Syriac manuscripts, some collected by James Dawkins

Archive Collection
  • This material is held at
  • Reference
      GB 161 MSS. Dawkins 1-60; MSS. Auct. E. 4. 22-4
  • Dates of Creation
      11th-16th century
  • Name of Creator
  • Language of Material
      Syriac, Modern Greek (1453-), and Arabic.
  • Physical Description
      63 shelfmarks

Scope and Content

Chiefly Syriac manuscripts, some collected by James Dawkins, dating from the 11th century, the majority being 15th and 16th century. There are also a number of Arabic manuscripts, some being written in the Syriac script (Carshuni), and a few Greek manuscripts.

Administrative / Biographical History

James Dawkins (1722-57), of St. John's College, Oxford, accompanied Robert Wood (1717-71) on his travels in the East. The greater part of his manuscript collection was probably acquired during these travels. See the Dictionary of National Biography for details.

Conditions Governing Access

Entry to read in the Library is permitted only on presentation of a valid reader's card (for admissions procedures see http://www.bodley.ox.ac.uk).

Acquisition Information

In 1759 Henry Dawkins presented his brother's manuscripts to the Library.

Note

Collection level description created by Susan Thomas, Department of Special Collections and Western Manuscripts.

Other Finding Aids

Brief descriptions are given in Falconer Madan, et al., A summary catalogue of western manuscripts in the Bodleian Library at Oxford which have not hitherto been catalogued in the Quarto series, with references to the oriental and other manuscripts (7 vols. in 8 [vol.

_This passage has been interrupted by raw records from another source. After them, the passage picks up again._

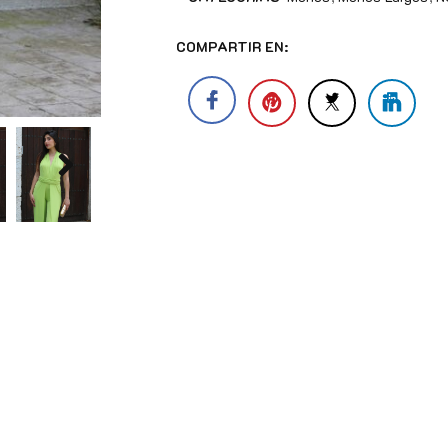
COMPARTIR EN:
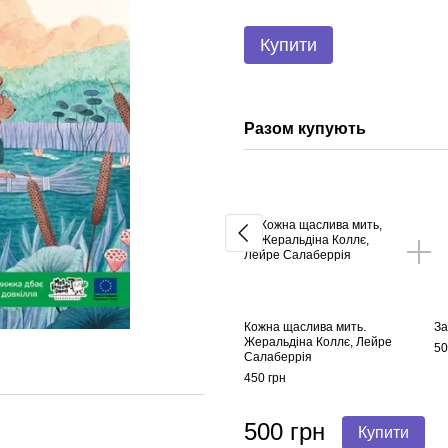
Купити
Разом купують
Кожна щаслива мить.
За
Жеральдіна Коллє, Лейре
50
Салаберрія
450 грн
500 грн
Купити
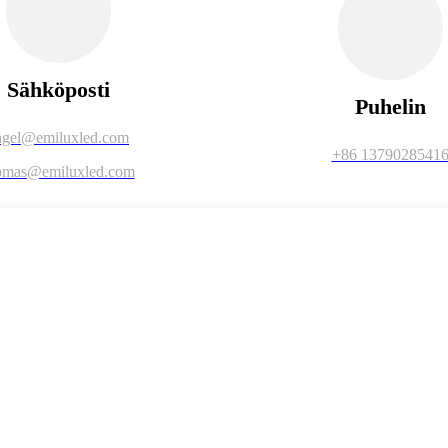
Sähköposti
Puhelin
ngel@emiluxled.com
+86 1379028541
omas@emiluxled.com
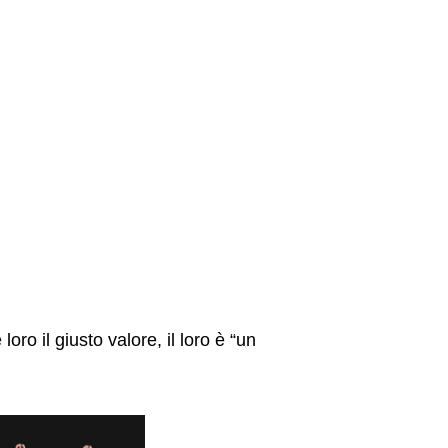
oro il giusto valore, il loro è “un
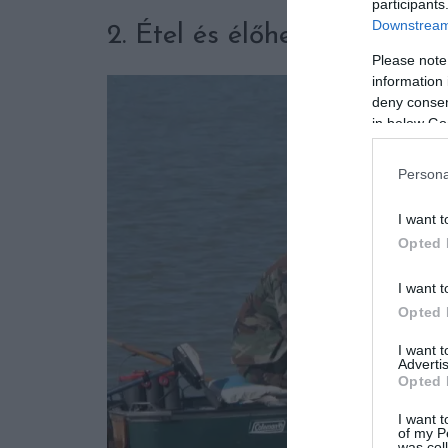
participants
Downstream 
2. Étel és élőhely a halakn
Please note
information 
deny consent
in below Go
Persona
I want t
Opted 
I want t
Opted 
I want 
Advertis
Opted 
I want t
of my P
was col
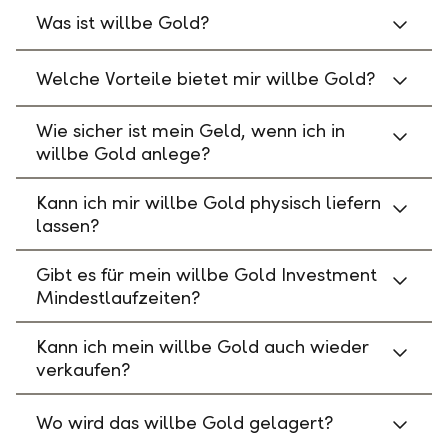
Was ist willbe Gold?
Welche Vorteile bietet mir willbe Gold?
Wie sicher ist mein Geld, wenn ich in
willbe Gold anlege?
Kann ich mir willbe Gold physisch liefern
lassen?
Gibt es für mein willbe Gold Investment
Mindestlaufzeiten?
Kann ich mein willbe Gold auch wieder
verkaufen?
Wo wird das willbe Gold gelagert?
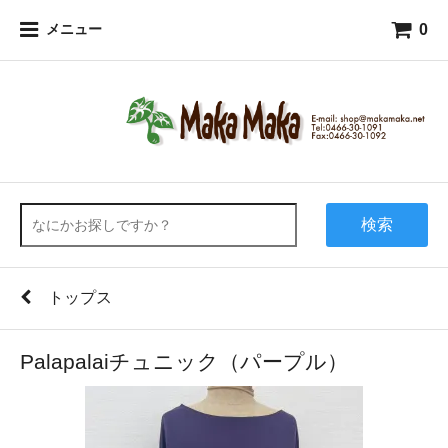
0
メニュー
検索
トップス
Palapalaiチュニック（パープル）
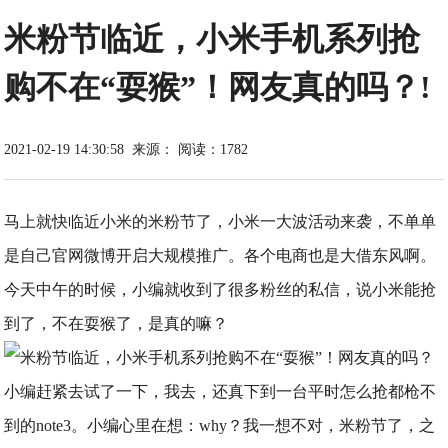
米粉节临近，小米手机系列抢
购不在“耍猴”！网友真的吗？!
2021-02-19 14:30:58
来源：
阅读：1782
马上就快临近小米的米粉节了，小米一大波活动来袭，不单单
是自己官网微博开启大规模推广。各个电商也是大借东风啊。
今天中午的时候，小编就收到了很多粉丝的私信，说小米能抢
到了，不在耍猴了，是真的嘛？
小编赶紧去试了一下，我去，还真下到一台平时怎么抢都枪不
到的note3。小编心里在想：
why？我一想不对，米粉节了，之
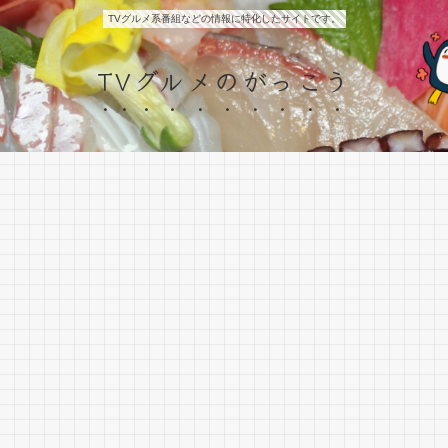
TVグルメ系番組などの情報に特化したサイトです。
TVグルメのがっこう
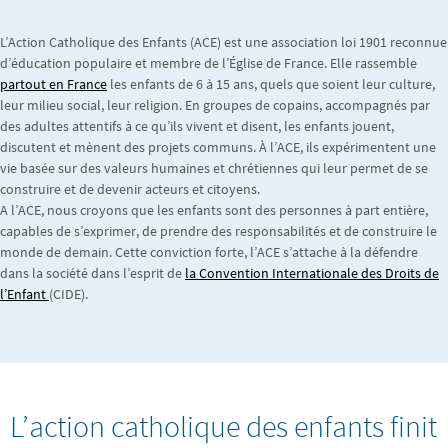
L’Action Catholique des Enfants (ACE) est une association loi 1901 reconnue
d’éducation populaire et membre de l’Église de France. Elle rassemble
partout en France
les enfants de 6 à 15 ans, quels que soient leur culture,
leur milieu social, leur religion. En groupes de copains, accompagnés par
des adultes attentifs à ce qu’ils vivent et disent, les enfants jouent,
discutent et mènent des projets communs. À l’ACE, ils expérimentent une
vie basée sur des valeurs humaines et chrétiennes qui leur permet de se
construire et de devenir acteurs et citoyens.
A l’ACE, nous croyons que les enfants sont des personnes à part entière,
capables de s’exprimer, de prendre des responsabilités et de construire le
monde de demain. Cette conviction forte, l’ACE s’attache à la défendre
dans la société dans l’esprit de
la Convention Internationale des Droits de
l’Enfant
(CIDE).
L’action catholique des enfants finit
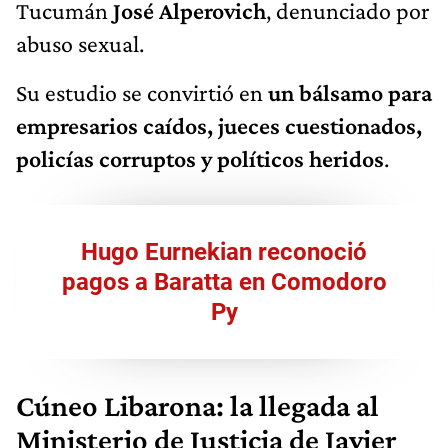
Tucumán
José Alperovich
, denunciado por
abuso sexual.
Su estudio se convirtió en
un bálsamo para
empresarios caídos, jueces cuestionados,
policías corruptos y políticos heridos
.
Hugo Eurnekian reconoció
pagos a Baratta en Comodoro
Py
Cúneo Libarona: la llegada al
Ministerio de Justicia de Javier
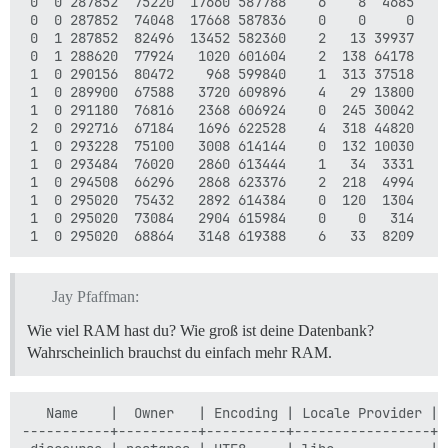
 0  0 287852  75220  17660 587788    6    8  4685   2
 0  0 287852  74048  17668 587836    0    0     0    
 0  1 287852  82496  13452 582360    2   13 39937    
 0  1 288620  77924   1020 601604    2  138 64178   1
 1  0 290156  80472    968 599840    1  313 37518    
 1  0 289900  67588   3720 609896    4   29 13800    
 1  0 291180  76816   2368 606924    0  245 30042    
 2  0 292716  67184   1696 622528    4  318 44820    
 1  0 293228  75100   3008 614144    0  132 10030    
 1  0 293484  76020   2860 613444    1   34  3331    
 1  0 294508  66296   2868 623376    2  218  4994    
 1  0 295020  75432   2892 614384    0  120  1304    
 1  0 295020  73084   2904 615984    0    0   314    
Jay Pfaffman:
Wie viel RAM hast du? Wie groß ist deine Datenbank?
Wahrscheinlich brauchst du einfach mehr RAM.
   Name    |  Owner   | Encoding | Locale Provider | 
-----------+----------+----------+-----------------+-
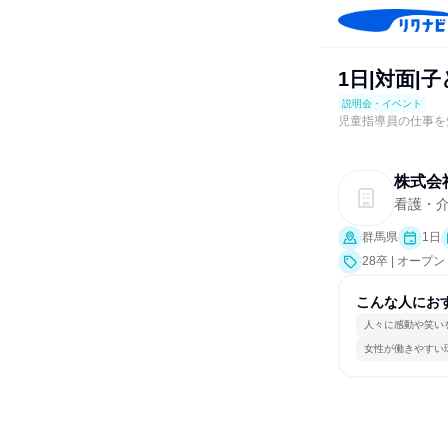
1日|対面
説明会・イベント
児童指導員の仕事を
株式会社
看護・介
群馬県
1日
28卒 | オ
業界研究]）
こんな人にお
人々に感動や笑い
女性が働きやすい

II in 2 parts], Oxford, 1895-1953; reprinted, with corrections in vols. I and VII, Munich, 1980), vol. III, nos. 16233-92.

The manuscripts are also summarily described in the card catalogue, arranged by language, located in the Oriental Reading Room.

Fuller descriptions of all the manuscripts are in Robert Payne Smith Catalogi codicum manuscriptorum Bibliothecae Bodleianae, pars vi: codices Syriacos, Carshunicos, Mendaeos, complectens (Oxford, 1864).